Dual-strategy approach

The algorithm tries two strategies in sequence, picking the first that succeeds:

flowchart TD
    A[Start] --> B[Strategy 1: Smallest-first]
    B --> C{Succeeded?}
    C -->|Yes| D[Return smallest selection]
    C -->|No| E[Strategy 2: Largest-first]
    E --> F{Succeeded?}
    F -->|Yes| G[Return largest selection]
    F -->|No| H[Return error with largest combination]

Strategy 1: Smallest-first

This strategy produces an optimal result -- the smallest possible total collateral amount.

  1. Sort available coins in ascending order
  2. Trim the list: discard coins after the first one that individually exceeds the minimum
  3. Enumerate all combinations of size 1, 2, ..., up to maximumSelectionSize
  4. For each size, find the smallest combination that meets the minimum
  5. Return the overall smallest valid combination

Search space limit

The number of combinations can be exponential. The algorithm guards against this with a configurable searchSpaceLimit (default: 1,000,000). If the required search space exceeds this limit, the strategy fails without computing a result.

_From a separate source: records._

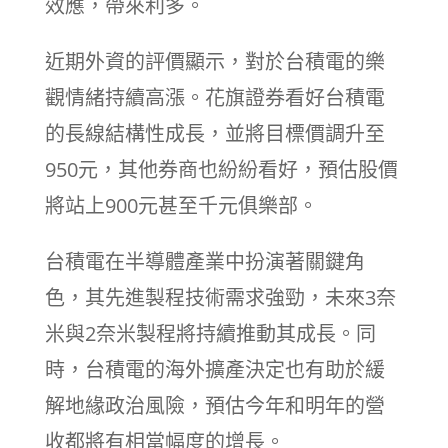
效應，帶來利多。
近期外資的評價顯示，對於台積電的樂
觀情緒持續高漲。花旗證券看好台積電
的長線結構性成長，並將目標價調升至
950元，其他券商也紛紛看好，預估股價
將站上900元甚至千元俱樂部。
台積電在半導體產業中扮演著關鍵角
色，其先進製程技術需求強勁，未來3奈
米與2奈米製程將持續推動其成長。同
時，台積電的海外擴產決定也有助於緩
解地緣政治風險，預估今年和明年的營
收都將有相當幅度的增長。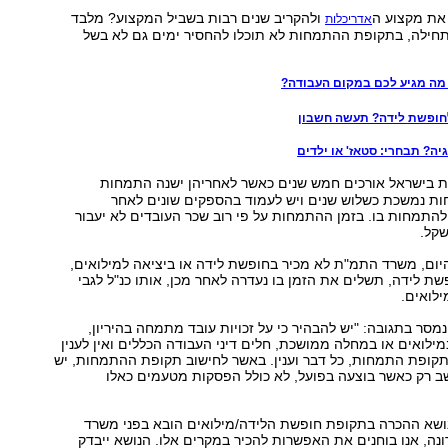
את מקצוע ה
ולהקריב שנים רבות בשביל המקצוע? מלבד
אדריכלות
תחילה, בתקופת ההתמחות לא תוכלו להחסיר ימים גם לא בשל
 מה מגיע לכם במקום העבודה?
לחופשת לידה? תעשה חשבון
ה? תבחרי: סטאז' או ילדים
ות בישראל אורכים חמש שנים כאשר לאחריהן ישנה התמחות
ת נמשכת כשלוש שנים ויש לעמוד בהספקים שונים לאחר
תמחות בו. בזמן ההתמחות על פי רוב שכר העובדים לא יעבור
היום, משרד התמ"ת לא מכיר בחופשת לידה או ביציאה למילואים,
שת לידה, תשלים את הזמן בו נעדרה לאחר מכן, אותו כנ"ל לגבי
ילואים.
ר בתגובה: "יש להבהיר כי על זכויות עובד מתמחה בהיריון,
ילואים או במחלה ממושכת, חלים דיני העבודה הכללים ואין לענין
תקופת התמחות, כל דבר וענין. באשר לחישוב תקופת ההתמחות, יש
שב רק כאשר בוצעה בפועל, לא כולל הפסקות מטעמים כאלו
ושא ההכרה בתקופת חופשת הלידה/מילואים הובא בפני משרד
ה, אנו בוחנים את האפשרות להכיר במקרים אלו. הנושא ייבדק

The search space for selecting \(k\) coins from \(n\) available is:

\[ \binom{n}{k} = \frac{n!}{k!(n-k)!} \]

Strategy 2: Largest-first

This fallback strategy always produces a result if one exists:

  1. Take the maximumSelectionSize largest coins
  2. Enumerate all submaps of this small set (at most \(2^k\) submaps where \(k \leq\) maximumSelectionSize, typically 3)
  3. Return the smallest submap that meets the minimum

Since maximumSelectionSize is typically very small (3), this strategy is always fast.

Properties

If the selection succeeds, the result satisfies:

\[ \begin{aligned} \sum \text{coinsSelected} &\geq \text{minimumSelectionAmount} \\ |\text{coinsSelected}| &\leq \text{maximumSelectionSize} \\ \text{coinsSelected} &\subseteq \text{coinsAvailable} \end{aligned} \]

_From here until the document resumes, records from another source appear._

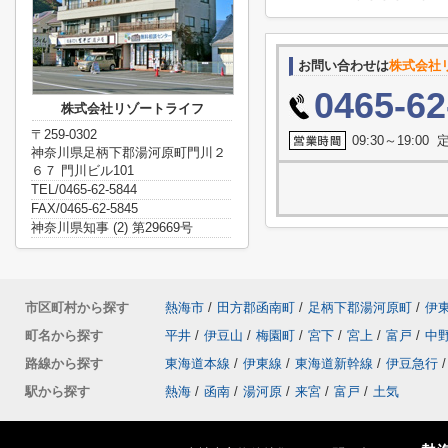
お問い合わせは
株式会社
0465-62
株式会社リゾートライフ
〒259-0302
09:30～19:0
神奈川県足柄下郡湯河原町門川２
６７ 門川ビル101
TEL/0465-62-5844
FAX/0465-62-5845
神奈川県知事 (2) 第29669号
市区町村から探す
熱海市
/
田方郡函南町
/
足柄下郡湯河原町
/
伊
町名から探す
平井
/
伊豆山
/
梅園町
/
宮下
/
宮上
/
富戸
/
中
路線から探す
東海道本線
/
伊東線
/
東海道新幹線
/
伊豆急行
/
駅から探す
熱海
/
函南
/
湯河原
/
来宮
/
富戸
/
土気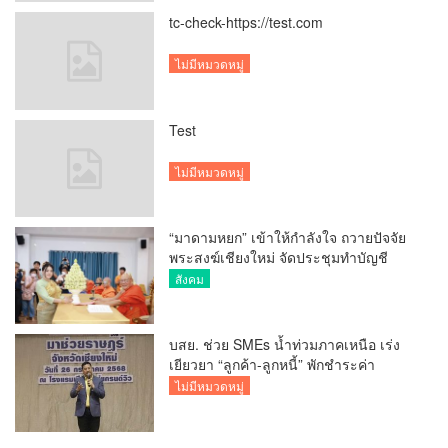
tc-check-https://test.com
ไม่มีหมวดหมู่
Test
ไม่มีหมวดหมู่
“มาดามหยก” เข้าให้กำลังใจ ถวายปัจจัย
พระสงฆ์เชียงใหม่ จัดประชุมทำบัญชี
รายรับรายจ่ายของวัด กว่า 300 รูป ที่วัด
สังคม
สวนดอก
บสย. ช่วย SMEs น้ำท่วมภาคเหนือ เร่ง
เยียวยา “ลูกค้า-ลูกหนี้” พักชำระค่า
ธรรมเนียม-ค่างวด
ไม่มีหมวดหมู่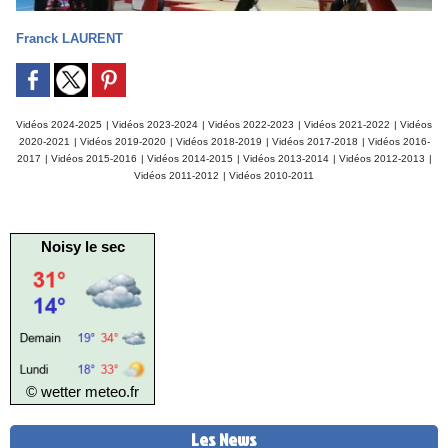
Franck LAURENT
Vidéos 2024-2025
|
Vidéos 2023-2024
|
Vidéos 2022-2023
|
Vidéos 2021-2022
|
Vidéos
2020-2021
|
Vidéos 2019-2020
|
Vidéos 2018-2019
|
Vidéos 2017-2018
|
Vidéos 2016-
2017
|
Vidéos 2015-2016
|
Vidéos 2014-2015
|
Vidéos 2013-2014
|
Vidéos 2012-2013
|
Vidéos 2011-2012
|
Vidéos 2010-2011
Noisy le sec
© wetter
meteo.fr
Les News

If the selection fails, the error reports:

\[ \begin{aligned} \sum \text{largestCombination} &< \text{minimumSelectionAmount} \\ |\text{largestCombination}| &\leq \text{maximumSelectionSize} \\ \text{largestCombination} &\subseteq \text{coinsAvailable} \end{aligned} \]

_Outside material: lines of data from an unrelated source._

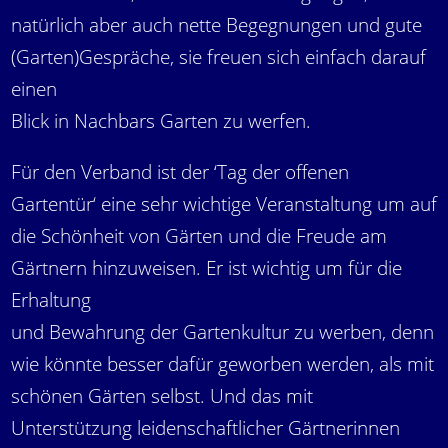
natürlich aber auch nette Begegnungen und gute
(Garten)Gespräche, sie freuen sich einfach darauf
einen
Blick in Nachbars Garten zu werfen.
Für den Verband ist der ‘Tag der offenen
Gartentür‘ eine sehr wichtige Veranstaltung um auf
die Schönheit von Gärten und die Freude am
Gärtnern hinzuweisen. Er ist wichtig um für die
Erhaltung
und Bewahrung der Gartenkultur zu werben, denn
wie könnte besser dafür geworben werden, als mit
schönen Gärten selbst. Und das mit
Unterstützung leidenschaftlicher Gärtnerinnen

Integration with balance selection

Collateral selection runs after the main balance selection. The balance selection reserves space for collateral inputs ahead of time by adding maximumCollateralInputCount to the skeleton input count when estimating fees.

This ensures the fee already accounts for the collateral inputs, even though the exact collateral UTxOs are not yet known. The slight overestimation (since fewer collateral inputs may actually be needed) results in a marginally higher fee, which is acceptable given the small size of maximumCollateralInputCount.